The office of Alberta’s chief medical examiner completed just three per cent of cases within its targeted timeline of 60 days last year because of a significant backlog and staffing shortages – issues that the provincial government says it is now moving to address.
Alberta Justice, in its 2023-24 annual report released last week, said the Office of the Chief Medical Examiner (OCME) fell far below its target of 20 per cent of cases being completed in 60 days. This is the third fiscal year in a row where the office has failed to meet its goal, completing only 10 per cent of cases within the same time frame in 2022-23 and 11 per cent in 2021-22.
Efforts have been made to improve the situation, but many families remain stuck for months in limbo waiting for answers on their loved one’s death. The delay also stalls the collection of public health data that can help raise the alarm on growing public health issues and prevent deaths.
Toxicology testing, for example, can determine which drugs are driving deaths in the community. Alberta’s own drug-use dashboard that tracks unintentional overdose deaths relies in part on medical examiners’ reports, but it’s sometimes not updated for months.
The annual report, which covers April 1, 2023, to March 31, concluded that a steady increase in cases since 2020, driven in part by COVID-19 and record-high drug poisonings, has created the backlog. Death investigations are now taking, on average, nine months to complete. Any case that has not been completed within nine months is considered part of the backlog.
There were 1,438 backlogged cases in 2023, according to the justice ministry, which is nearly four times higher than the year prior where 374 cases were considered as part of the backlog. In 2021, there were 109, and in 2020, there were 143.
Chinenye Anokwuru, senior press secretary to Justice Minister Mickey Amery, said in a statement that medical examiners’ caseloads have increased in recent years because of population growth and a spike in certain types of deaths, in particular opioid-related fatalities.

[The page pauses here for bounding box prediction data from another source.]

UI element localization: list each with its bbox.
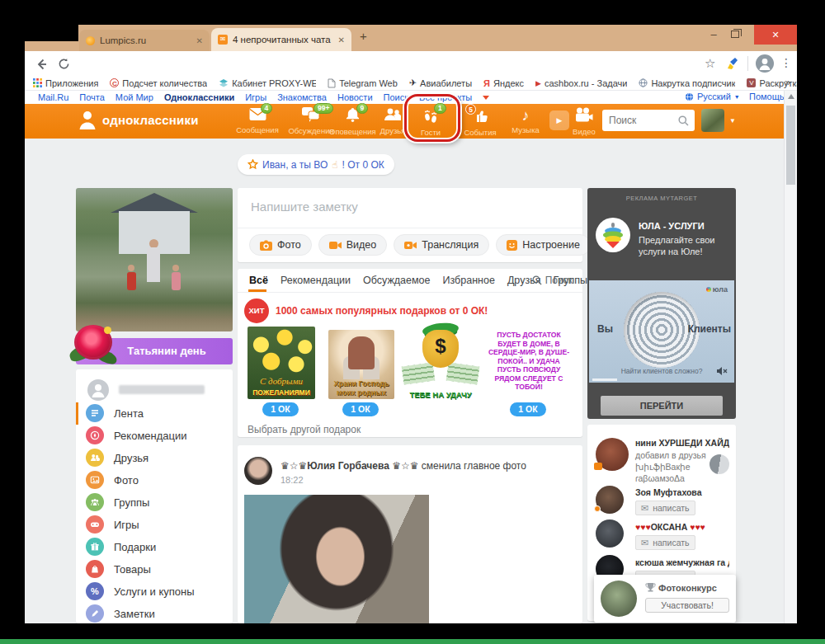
scrollbar-thumb[interactable] <box>786 106 795 185</box>
nav-music[interactable]: ♪ Музыка <box>502 107 549 134</box>
friend-name[interactable]: Зоя Муфтахова <box>635 487 729 497</box>
language-selector[interactable]: Русский▼ <box>685 92 740 101</box>
broom-extension-icon[interactable] <box>728 57 741 70</box>
header-search-box[interactable] <box>602 110 695 131</box>
tab-discussed[interactable]: Обсуждаемое <box>363 275 430 286</box>
nav-video[interactable]: Видео <box>561 107 607 136</box>
mailru-link[interactable]: Поиск <box>384 92 408 102</box>
bookmark-star-icon[interactable]: ☆ <box>705 56 715 71</box>
video-button[interactable]: Видео <box>318 234 388 256</box>
gift-money-bag[interactable]: $ ТЕБЕ НА УДАЧУ <box>401 322 480 401</box>
ok-wordmark[interactable]: одноклассники <box>102 113 199 127</box>
help-link[interactable]: Помощь <box>749 92 785 101</box>
ad-video[interactable]: Вы Клиенты юла Найти клиентов сложно? <box>589 280 734 383</box>
gift-price-button[interactable]: 1 ОК <box>342 402 379 416</box>
ad-cta-button[interactable]: ПЕРЕЙТИ <box>601 396 723 416</box>
gift-icon-religious[interactable]: Храни Господь моих родных <box>328 330 394 399</box>
bookmark-counter[interactable]: CПодсчет количества <box>110 78 207 88</box>
write-message-button[interactable]: ✉написать <box>635 535 695 550</box>
bookmark-cashbox[interactable]: ▶cashbox.ru - Задачи <box>535 78 627 88</box>
sidebar-item-gifts[interactable]: Подарки <box>76 536 233 558</box>
chevron-down-icon[interactable]: ▼ <box>729 117 736 125</box>
bookmarks-overflow-icon[interactable]: » <box>785 77 790 88</box>
reload-icon[interactable] <box>58 58 70 70</box>
bookmark-followers[interactable]: Накрутка подписчик <box>639 78 735 88</box>
ad-video-label-you: Вы <box>597 323 613 335</box>
note-composer[interactable]: Напишите заметку Фото Видео Трансляция Н… <box>238 188 582 262</box>
contest-avatar[interactable] <box>601 581 637 617</box>
sidebar-item-recommendations[interactable]: Рекомендации <box>76 425 233 447</box>
mailru-link-active[interactable]: Одноклассники <box>164 92 234 102</box>
ok-logo-icon[interactable] <box>76 109 99 132</box>
mailru-link[interactable]: Новости <box>337 92 373 102</box>
ad-title[interactable]: ЮЛА - УСЛУГИ <box>639 221 705 231</box>
bookmark-yandex[interactable]: ЯЯндекс <box>483 78 524 88</box>
photo-button[interactable]: Фото <box>249 234 312 256</box>
bookmark-avia[interactable]: ✈Авиабилеты <box>409 78 472 88</box>
gift-roses[interactable]: С добрыми ПОЖЕЛАНИЯМИ <box>248 327 315 399</box>
profile-photo[interactable] <box>76 188 233 331</box>
mailru-link[interactable]: Mail.Ru <box>38 92 68 102</box>
profile-avatar-icon[interactable] <box>756 54 774 73</box>
gift-price-button[interactable]: 1 ОК <box>510 402 546 416</box>
sidebar-item-photos[interactable]: Фото <box>76 469 233 491</box>
greeting-banner[interactable]: Иван, а ты ВО ☝ ! От 0 ОК <box>238 154 394 175</box>
tab-lumpics[interactable]: Lumpics.ru ✕ <box>79 30 210 51</box>
scroll-up-icon[interactable] <box>788 94 794 99</box>
bookmark-apps[interactable]: Приложения <box>33 78 98 88</box>
yula-logo-icon[interactable] <box>596 218 630 252</box>
tab-ok-chats[interactable]: ✉ 4 непрочитанных чата ✕ <box>211 28 351 51</box>
window-minimize-button[interactable]: – <box>701 25 726 45</box>
mood-button[interactable]: Настроение <box>496 234 591 256</box>
sidebar-item-services[interactable]: % Услуги и купоны <box>76 581 233 603</box>
choose-other-gift-link[interactable]: Выбрать другой подарок <box>248 424 361 435</box>
mute-icon[interactable] <box>716 366 728 376</box>
friend-name[interactable]: ♥♥♥ОКСАНА ♥♥♥ <box>635 522 729 532</box>
new-tab-button[interactable]: + <box>360 29 367 43</box>
sidebar-item-goods[interactable]: Товары <box>76 558 233 581</box>
write-message-button[interactable]: ✉написать <box>635 501 695 515</box>
sidebar-item-notes[interactable]: Заметки <box>76 603 233 623</box>
mailru-link[interactable]: Мой Мир <box>116 92 153 102</box>
bookmark-telegram[interactable]: Telegram Web <box>328 78 398 88</box>
friend-name[interactable]: нини ХУРШЕДИ ХАЙДАР... <box>635 438 729 448</box>
tab-all[interactable]: Всё <box>249 275 268 286</box>
added-friend-avatar[interactable] <box>710 454 729 474</box>
post-author-avatar[interactable] <box>244 457 272 485</box>
sidebar-item-friends[interactable]: Друзья <box>76 447 233 469</box>
nav-discussions[interactable]: 99+ Обсуждения <box>288 107 334 135</box>
nav-events[interactable]: 5 События <box>457 107 503 137</box>
added-friend-name[interactable]: ɾаβωамзоΔа <box>635 473 685 483</box>
post-timestamp[interactable]: 18:22 <box>280 475 304 485</box>
tab-recommendations[interactable]: Рекомендации <box>280 275 351 286</box>
bookmark-proxy[interactable]: Кабинет PROXY-WEB <box>219 78 316 88</box>
browser-menu-icon[interactable]: ⋮ <box>780 56 792 69</box>
participate-button[interactable]: Участвовать! <box>645 598 729 613</box>
profile-avatar-placeholder[interactable] <box>87 379 109 401</box>
post-photo[interactable] <box>244 495 429 623</box>
tab-close-icon[interactable]: ✕ <box>196 36 203 45</box>
gift-price-button[interactable]: 1 ОК <box>262 402 299 416</box>
mailru-link[interactable]: Почта <box>79 92 105 102</box>
tab-favorites[interactable]: Избранное <box>443 275 495 286</box>
user-avatar[interactable] <box>701 109 724 132</box>
broadcast-button[interactable]: Трансляция <box>394 234 489 256</box>
sidebar-item-feed[interactable]: Лента <box>76 402 233 425</box>
post-author-name[interactable]: ♛☆♛Юлия Горбачева ♛☆♛ <box>280 460 418 472</box>
nav-notifications[interactable]: 9 Оповещения <box>329 107 375 136</box>
feed-search[interactable]: Поиск <box>532 275 573 286</box>
page-scrollbar[interactable] <box>784 91 797 623</box>
window-close-button[interactable]: ✕ <box>754 25 797 45</box>
nav-messages[interactable]: 4 Сообщения <box>234 107 280 134</box>
sidebar-item-groups[interactable]: Группы <box>76 491 233 514</box>
mailru-link[interactable]: Игры <box>245 92 266 102</box>
search-input[interactable] <box>607 114 678 127</box>
added-friend-name[interactable]: խիւֆիВакիе <box>635 462 691 472</box>
gift-wish-text[interactable]: ПУСТЬ ДОСТАТОК БУДЕТ В ДОМЕ, В СЕРДЦЕ-МИ… <box>485 323 573 399</box>
friend-avatar[interactable] <box>596 519 624 548</box>
friend-name[interactable]: ксюша жемчужная га да ... <box>635 557 729 567</box>
back-icon[interactable] <box>35 58 48 71</box>
sidebar-item-games[interactable]: Игры <box>76 514 233 536</box>
mailru-link[interactable]: Знакомства <box>277 92 327 102</box>
tab-close-icon[interactable]: ✕ <box>338 35 345 45</box>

“Despite the types of deaths under OCME’s purview increasing, it should be noted that in the first quarter of 2024, from January to March, the OCME started to decrease its backlog case numbers for the first time in approximately four years,” she said.
“This is in part due to hiring more medical examiners, which has helped reduce the heavy workloads per medical examiner and is enabling backlog cases and new cases to be completed in a timelier manner.”
Ms. Anokwuru said additional funding from the province will include the hiring of two full-time toxicology technologists and six new medical and non-medical staff. She said there are currently eight medical examiners and “several more” have been hired and will begin in the coming months.
The number of staff needed to complete a death investigation depends on the specifics of a case.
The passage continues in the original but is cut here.